__AVAILABLE RECORDS__.

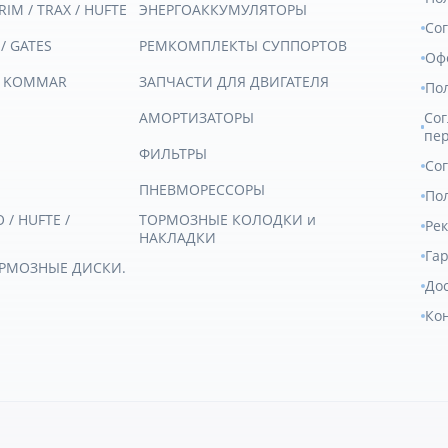
RIM / TRAX / HUFTE
ЭНЕРГОАККУМУЛЯТОРЫ
Со
 / GATES
РЕМКОМПЛЕКТЫ СУППОРТОВ
Оф
/ KOMMAR
ЗАПЧАСТИ ДЛЯ ДВИГАТЕЛЯ
По
АМОРТИЗАТОРЫ
Сог
пе
ФИЛЬТРЫ
Со
ПНЕВМОРЕССОРЫ
Пол
/ HUFTE /
ТОРМОЗНЫЕ КОЛОДКИ и
Ре
НАКЛАДКИ
Гар
ОРМОЗНЫЕ ДИСКИ.
Дос
Ко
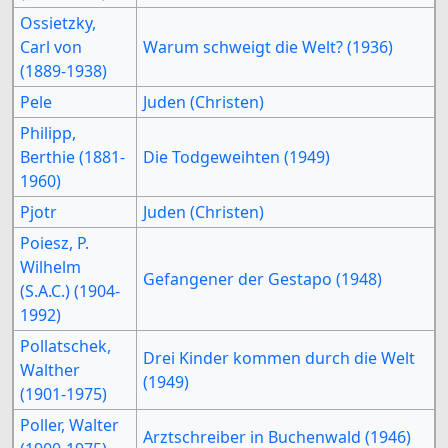
Ossietzky,
Carl von
Warum schweigt die Welt? (1936)
(1889-1938)
Pele
Juden (Christen)
Philipp,
Berthie (1881-
Die Todgeweihten (1949)
1960)
Pjotr
Juden (Christen)
Poiesz, P.
Wilhelm
Gefangener der Gestapo (1948)
(S.A.C.) (1904-
1992)
Pollatschek,
Drei Kinder kommen durch die Welt
Walther
(1949)
(1901-1975)
Poller, Walter
Arztschreiber in Buchenwald (1946)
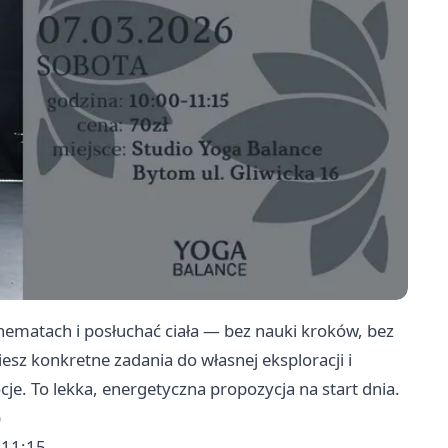
hematach i posłuchać ciała — bez nauki kroków, bez
sz konkretne zadania do własnej eksploracji i
e. To lekka, energetyczna propozycja na start dnia.
)
–11:15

__PROBLEM STATEMENT__. Make an exact copy of the records, pictures excluded.

__TASK RESPONSE__.
RIM / TRAX / HUFTE
ЭНЕРГОАККУМУЛЯТОРЫ
Со
 / GATES
РЕМКОМПЛЕКТЫ СУППОРТОВ
Оф
/ KOMMAR
ЗАПЧАСТИ ДЛЯ ДВИГАТЕЛЯ
По
АМОРТИЗАТОРЫ
Сог
пе
ФИЛЬТРЫ
Со
ПНЕВМОРЕССОРЫ
Пол
/ HUFTE /
ТОРМОЗНЫЕ КОЛОДКИ и
Ре
НАКЛАДКИ
Гар
ОРМОЗНЫЕ ДИСКИ.
Дос
Ко
Ossietzky,
Carl von
Warum schweigt die Welt? (1936)
(1889-1938)
Pele
Juden (Christen)
Philipp,
Berthie (1881-
Die Todgeweihten (1949)
1960)
Pjotr
Juden (Christen)
Poiesz, P.
Wilhelm
Gefangener der Gestapo (1948)
(S.A.C.) (1904-
1992)
Pollatschek,
Drei Kinder kommen durch die Welt
Walther
(1949)
(1901-1975)
Poller, Walter
Arztschreiber in Buchenwald (1946)
hematach i posłuchać ciała — bez nauki kroków, bez
sz konkretne zadania do własnej eksploracji i
e. To lekka, energetyczna propozycja na start dnia.
)
–11:15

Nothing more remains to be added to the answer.